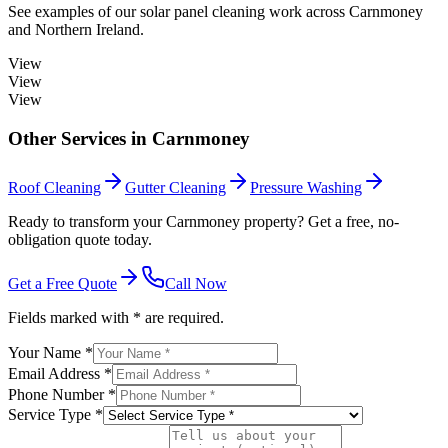
See examples of our
solar panel cleaning
work across
Carnmoney
and Northern Ireland.
View
View
View
Other Services in
Carnmoney
Roof Cleaning
Gutter Cleaning
Pressure Washing
Ready to transform your Carnmoney property? Get a free, no-
obligation quote today.
Get a Free Quote
Call Now
Fields marked with * are required.
Your Name *
Email Address *
Phone Number *
Service Type *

★ ★ ★

### Brief
Repeat the entries verbatim; no pictures.

### Output for this exercise
See examples of our
solar panel cleaning
work across
Carnmoney
and Northern Ireland.
View
View
View
Other Services in
Carnmoney
Roof Cleaning
Gutter Cleaning
Pressure Washing
Ready to transform your Carnmoney property? Get a free, no-
obligation quote today.
Get a Free Quote
Call Now
Fields marked with * are required.
Your Name *
Email Address *
Phone Number *
Service Type *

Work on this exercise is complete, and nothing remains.